In 2017, U.S. infrastructure received a dismal “D+” in a quadrennial report card issued by the American Society of Civil Engineers.
Worse, estimates by the civil engineers organization do not factor in climate change, which is now upon us. As the world faces a ten-year deadline to radically reduce greenhouse gas emissions to avoid catastrophic warming, the transportation and power sectors together account for nearly 60 percent of U.S. emissions. Every time a highway is widened or a new coal-fired power plant built, we are doubling down on fossil-fuel dependence—and locking in high emissions for decades to come. We need to replace or augment current systems with carbon-light alternatives.
At the same time, our infrastructure must be retooled to withstand the climate impacts that are now inevitable. Communities are confronting problems they’ve never seen before, like extreme heat in Montana, annual “500-year” rain events in Houston, and “sunny-day flooding” in Norfolk, Virginia, and Miami. The impacts of climate change are already straining the nation’s aging infrastructure, and the worst is yet to come—with low-income communities facing the harshest impacts. The Trump Administration nevertheless proposed a policy change that would exclude all climate considerations from infrastructure planning.

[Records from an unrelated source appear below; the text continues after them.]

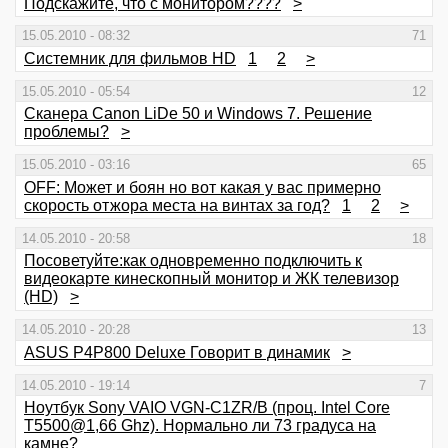
Подскажите, что с монитором????
>
15.05.2010 - 08:32
71
Системник для фильмов HD
1
2
>
15.05.2010 - 05:54
12
Сканера Canon LiDe 50 и Windows 7. Решение
проблемы?
>
15.05.2010 - 03:16
65
OFF: Может и боян но вот какая у вас примерно
скорость отжора места на винтах за год?
1
2
>
14.05.2010 - 20:58
18
Посоветуйте:как одновременно подключить к
видеокарте кинескопный монитор и ЖК телевизор
(HD)
>
14.05.2010 - 20:28
13
ASUS P4P800 Deluxe Говорит в динамик
>
14.05.2010 - 19:14
7
Ноутбук Sony VAIO VGN-C1ZR/B (проц. Intel Core
T5500@1,66 Ghz). Нормально ли 73 градуса на
камне?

However, the challenges we face can be seen as opportunities. Reinventing infrastructure could reconfigure American life by heading off the worst climate impacts, while also spurring job growth. “If we do it the right way, if we pair investments with smart labor policies, we can create and sustain the kind of good, stable union jobs that we know this country sorely needs,” says Larry Willis, president of the AFL-CIO’s Transportation Trades Department.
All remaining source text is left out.